Land in Texas

A sorta-recent change by the legislature now allows the same evaluation for wildlife land as for livestock land. You don't have to run cows to get the agricultural exemption for land value.

Not many deer around here, but quail and varmints are worthwhile. Javelina have been halfway-plentiful in some areas.

The Terlingua Ranch deal is kinda interesting. One aspect is that large areas of 20- and 40-acre tracts are owned by people who bought back around 1970 to 1975, mas o menos, and have never been to their land. Oh, maybe back when they first bought it, but not since then. So, adjoining owners trespass at will, since it seems obvious that the actual owner doesn't care. Hey, how else do you think I've been meddling around across some 25,000 acres, these last 38 years?

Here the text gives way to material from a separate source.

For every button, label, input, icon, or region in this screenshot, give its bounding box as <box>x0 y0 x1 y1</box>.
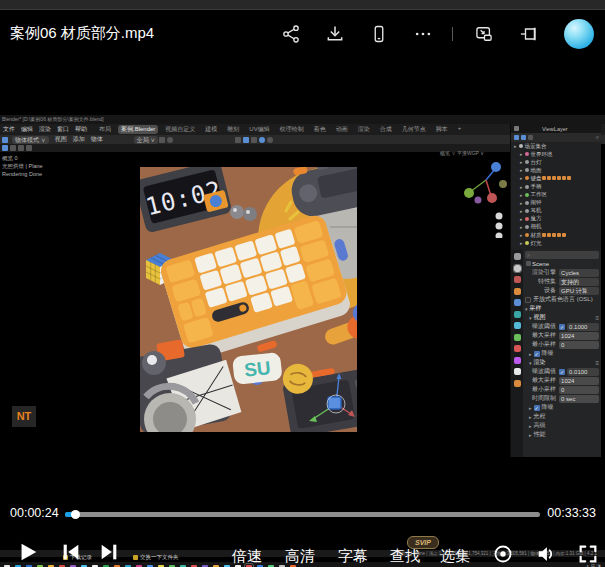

Out of around a thousand landowners in my playground area, there are at most twenty to thirty who ever come out and hunt. They're only here during the sixteen-day deer season. That leaves 349 days for me. :D

Call it "code of the west". We don't trespass anywhere near where folks actually live, or around an area with a hunt camp. The "regulars" have come to know one another, so we can avoid conflict. So far, so good, for a bunch of years.
 
And a point to Art...

I had forgotten about the changes in the tax law to allow exemptions for wildlife. You also make a good point about land access in your area. I've been there once, years ago, and it did seem like there might be a few absentee landowners:D

Of course, a point that we're not addressing, If the OP wants lots of hogs, and the associated unlimited hunting, the western third of Texas is probably not the place to be. There are hogs here, but 2-300 acres in SE Texas will carry a lot more wildlife and support more hunters than 1000 in far west Texas. Remember that in lots of places out here, you can stand in the middle of 1000 acres and see the property boundaries, and the neighbor's boundaries, and sometimes the neighbor beyond them. It's just pretty bare.
 
This is some of my playground country:

http://www.thefiringline.com/forums/attachment.php?attachmentid=3554&d=1021342883

The white triangle off in the distance is about five miles away--airline.

An aerial view of the eastern side of the Solitario formation:

http://www.thefiringline.com/forums/attachment.php?attachmentid=3606&d=1021565164

The vegetation doesn't show from several thousand feet above it. The first picture was taken from near the top of this one.

Fun country, if you enjoy walking-hunting a dozen miles a day...
 
Laredo

My family lived in Laredo a short time when I was 9. I liked it down there. My dad brought me a desert box turtle from the mine where he worked. I was thinking about land around there.